Selling ads on top of spatial data does not make a workable business model. I think that either you are too niche and can’t get enough eyeballs or you are too far down the food chain and the real revenue is going to Google, Apple and Microsoft. The pyramid scheme ensures that the last person gets nothing and those developing these websites are funneling so much back up the food chain that they can’t survive.
The Good News
So… depressing isn’t it? Nah, it is just how the world works. Those who started early sometimes never make it to the finish line. Consider yourself lucky that you don’t have millions to lend to these companies.
On a serious note though, what Platial was trying to do, share your data with widget, is a live and well. You see thousands of Google My Maps on so many websites without even thinking about it anymore. Heck, when Platial started, did you think it would be possible embedding an ESRI map on your blog?


James:
It’s interesting that the web mapping revolution, to my limited knowledge, hasn’t given rise to business models that have their founders wallowing in easy cash.
Or at least no one told me!
Talking to geo consulting shops both large and small, things seem somewhere between “rough” and “busy”–but the kind of busy where they may not be eager to hire because who knows what the pipeline will look like 12 months out.
In my darker moments, I wonder why I didn’t just focus on shoot ‘em up games on the iPhone.
BT
Right. Cherchez la revenue. I could tell you about a couple of geo wunderkind startups that have barely made a penny and are still wallowing in the VC. We should have a sweepstakes like f*ckedcompany did.
I’d say the founders of Google are indeed wallowing in cash. They make it seem easy, too.
Maps makes Google search better, just like your click-through percentages off a text site help refine their core engine. When they use maps to help you focus your search on a particular continent, country, state, county, city, or block, that’s a filter that cuts the overhead on their engine. the closer you look, the more focused the search. The more focused the search, the faster the result. With faster results, they can take part of the turnaround budget to pair ‘your’ results with advertiser content.
As for the rest of the web-mapping community, how do you compete with less-than-free from Google? Not by trying to sell maps as the benefit and the end result, that’s how.
Well, we/they can still make our maps/apps better.
For example: the Google Maps app on my Blackberry has no scale bar. When I’m somewhere unfamiliar, the map doesn’t give me any visual clue how far it is from A to B. Quite frustrating when you’re on foot.
I like what Bing is giving me in terms of map usability, but then their search seems to stink.

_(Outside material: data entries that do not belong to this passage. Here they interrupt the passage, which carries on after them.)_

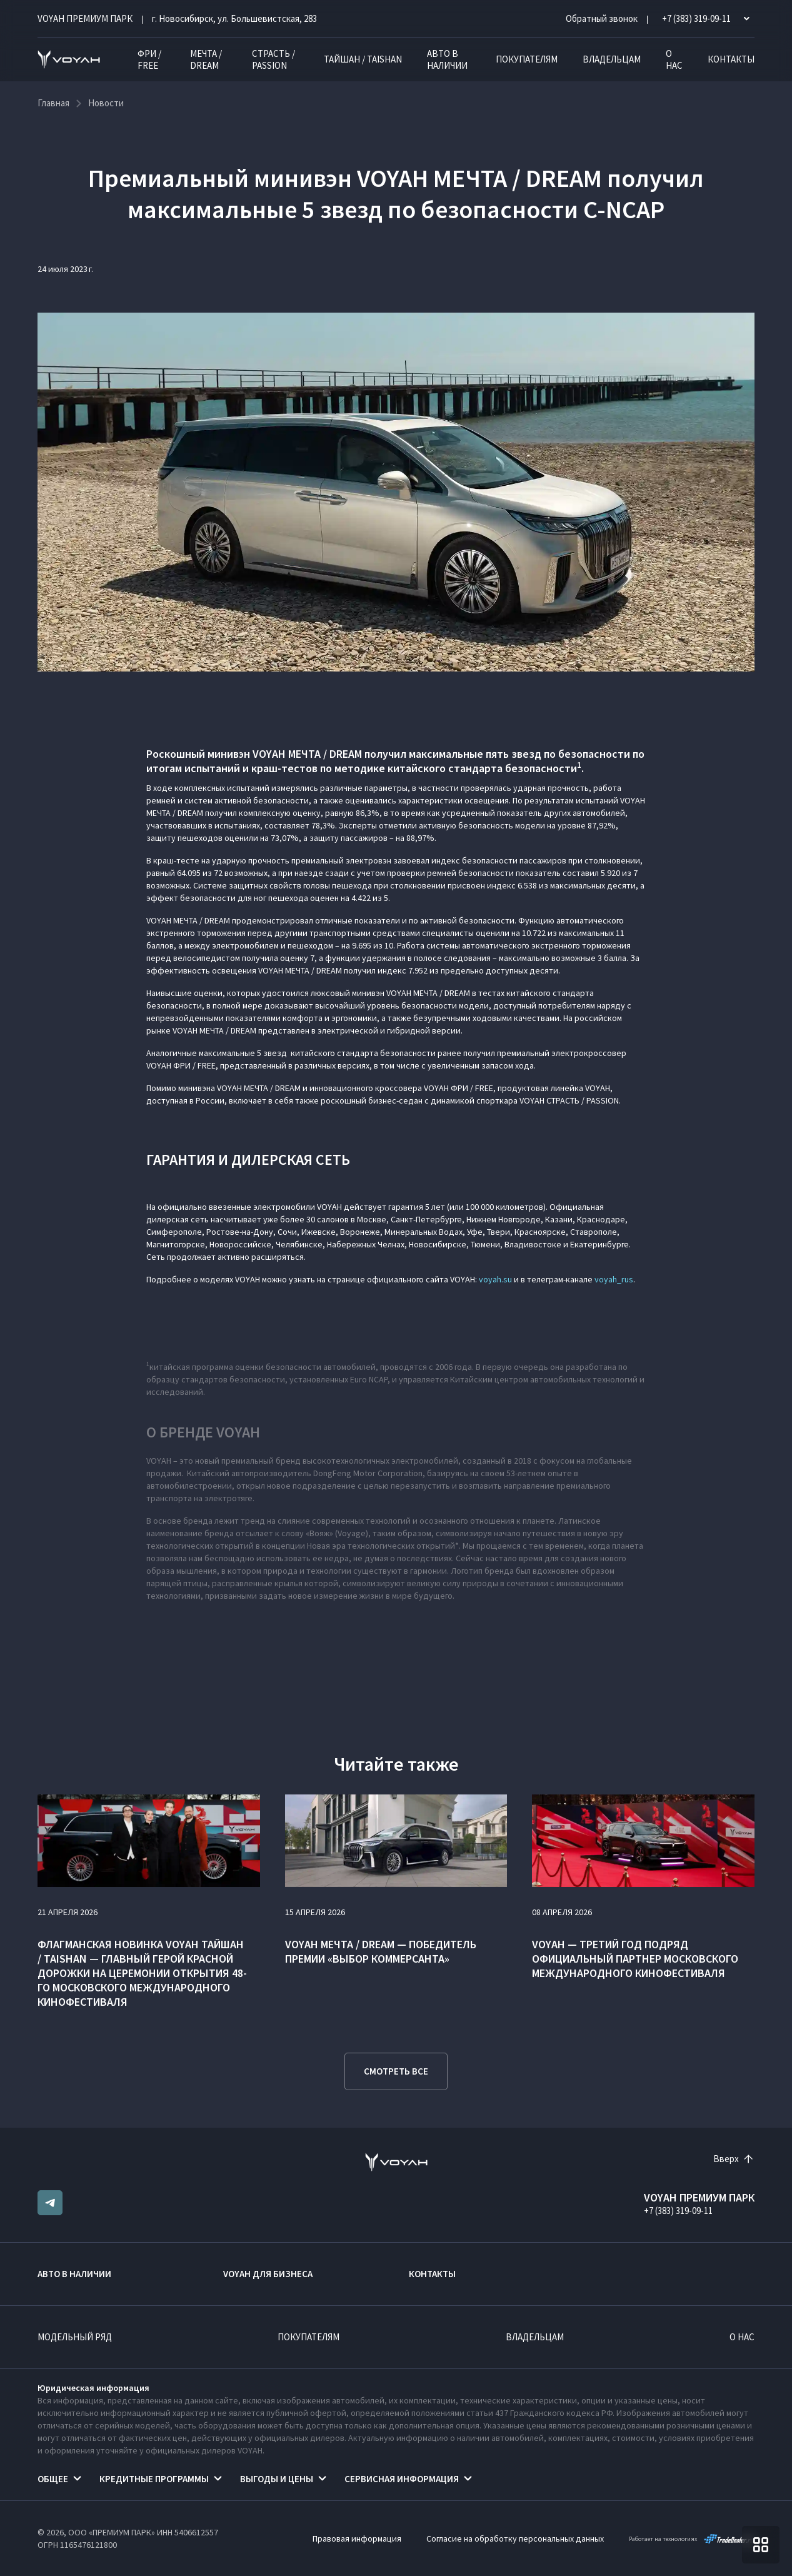  I want to click on Авто в наличии, so click(447, 59).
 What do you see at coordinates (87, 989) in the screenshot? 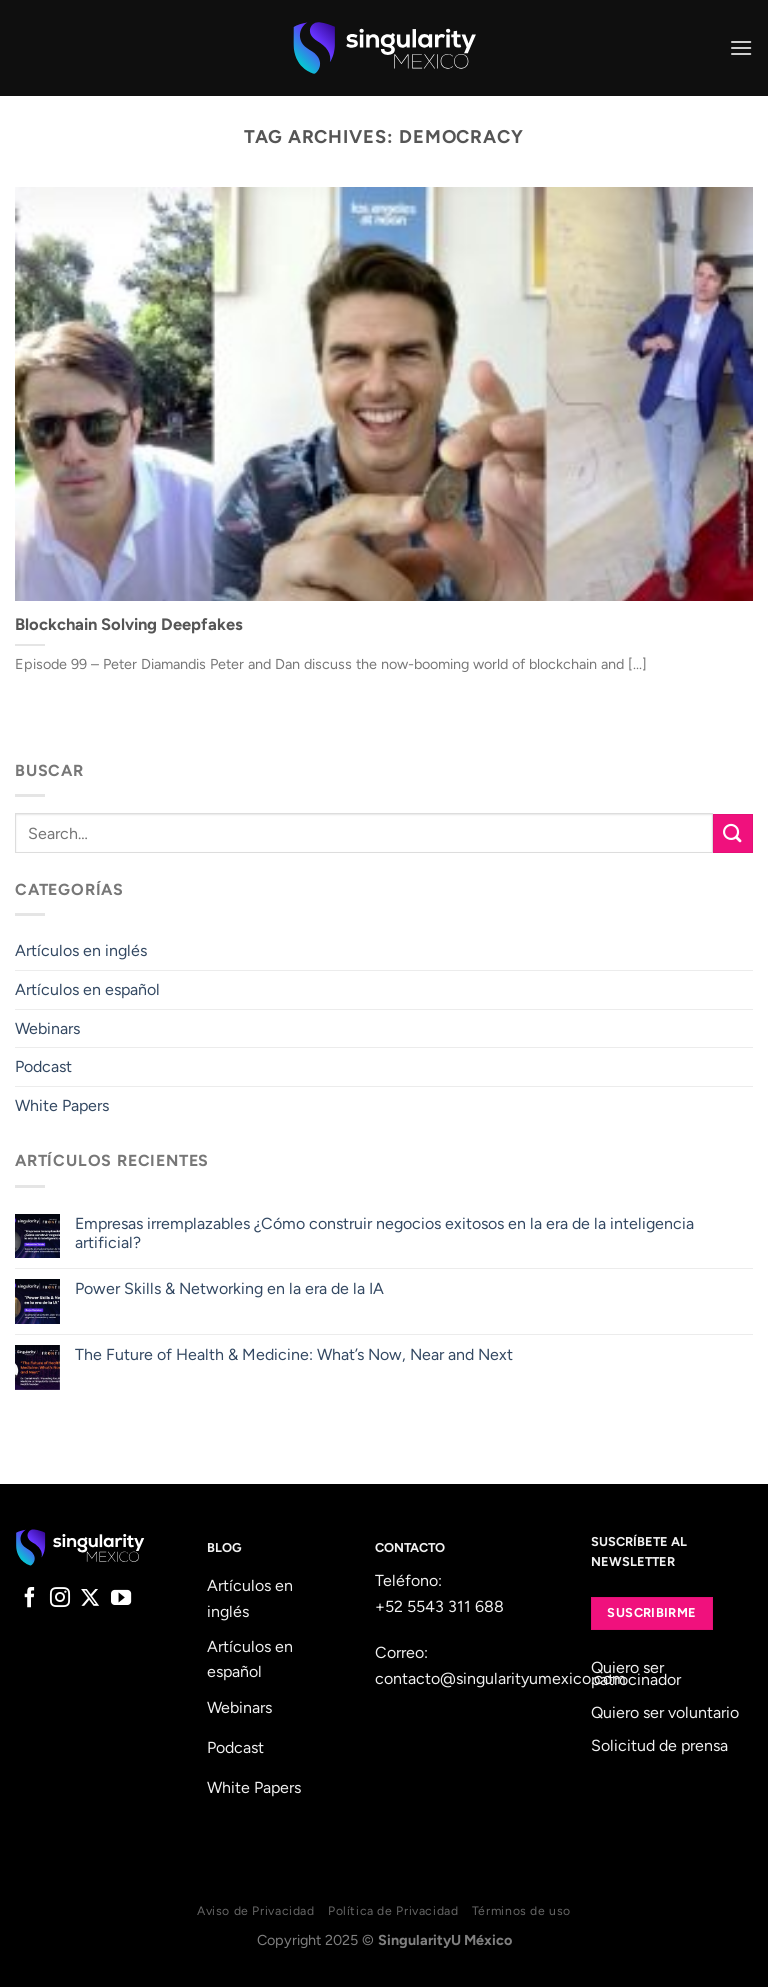 I see `Artículos en español` at bounding box center [87, 989].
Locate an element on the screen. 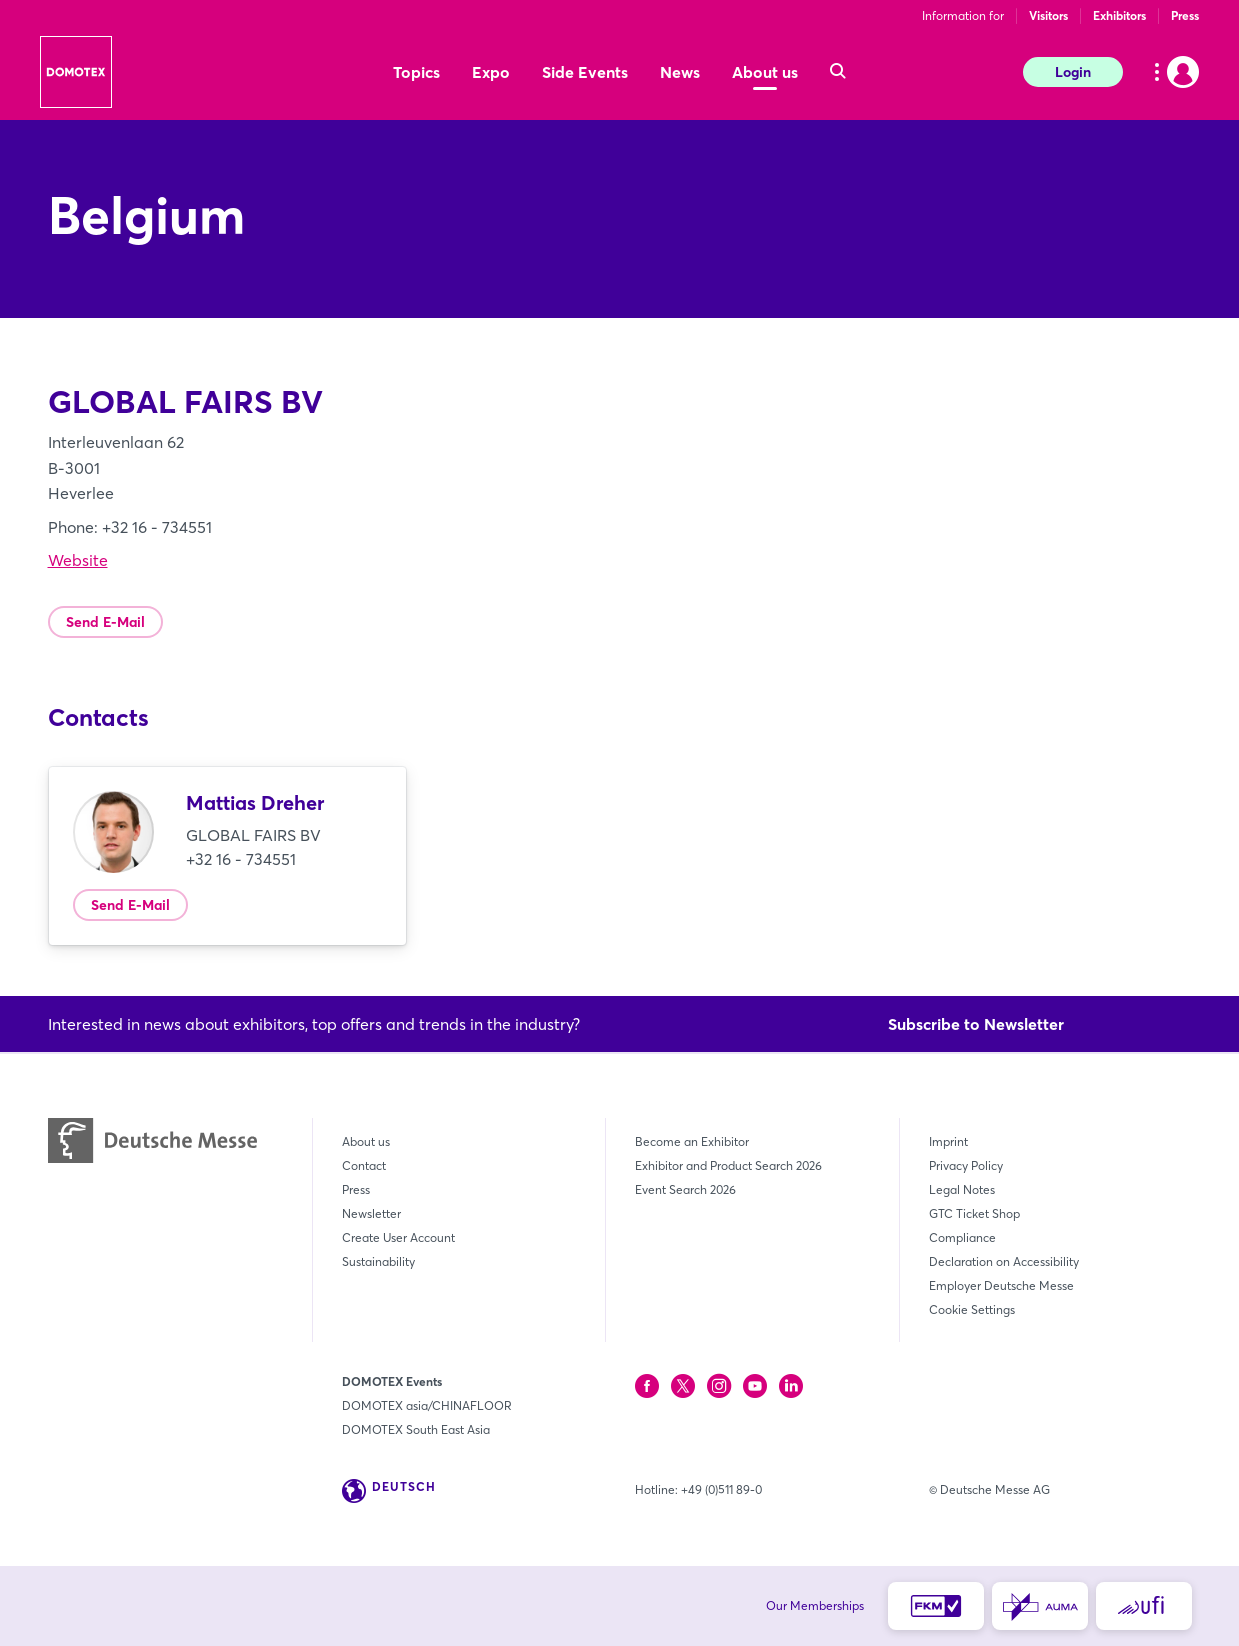  Legal Notes is located at coordinates (962, 1189).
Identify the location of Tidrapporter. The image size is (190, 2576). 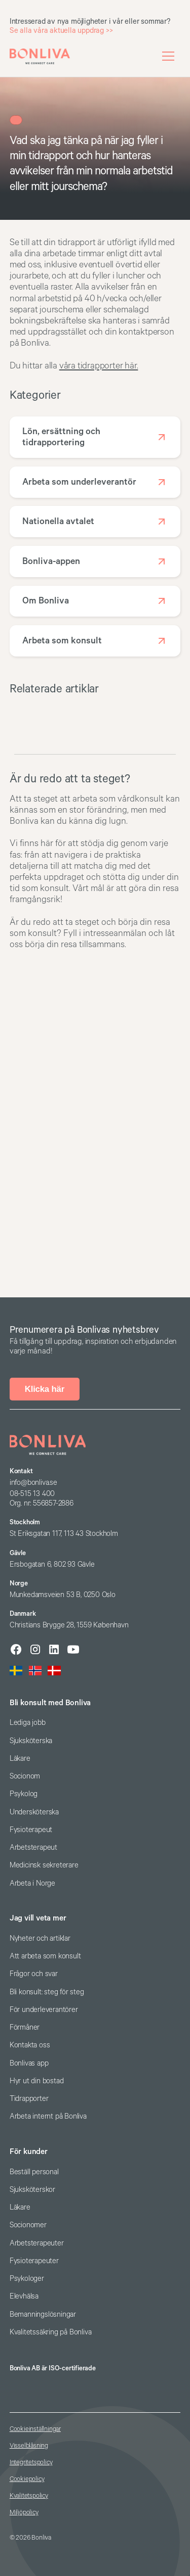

You don’t compete with Google, that’s how you compete.
Google is in the business of selling advertising. Any map that has no purpose in advertising, has no purpose to them. They do not use maps to focus your search. They use maps to focus their ads. That makes it faster to get an ad to you that you will respond to. You put the advertising too far down in the process.
And that’s why the geographic community is not competing with Google.
This is yet more writing on the wall for us GIS Professionals: the map is not our territory.